BEGIN GIVEN MATERIAL
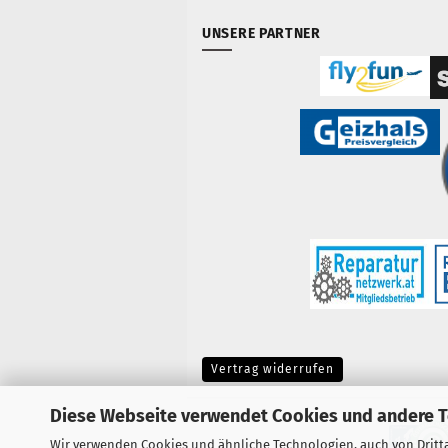
UNSERE PARTNER
Vertrag widerrufen
Diese Webseite verwendet Cookies und andere 
Wir verwenden Cookies und ähnliche Technologien, auch von Dritta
END GIVEN MATERIAL
YOUR GOAL
Identify the lines above with the word "Cookies". Copy them.

OUTPUT FOR THIS TASK
Diese Webseite verwendet Cookies und andere 
Wir verwenden Cookies und ähnliche Technologien, auch von Dritta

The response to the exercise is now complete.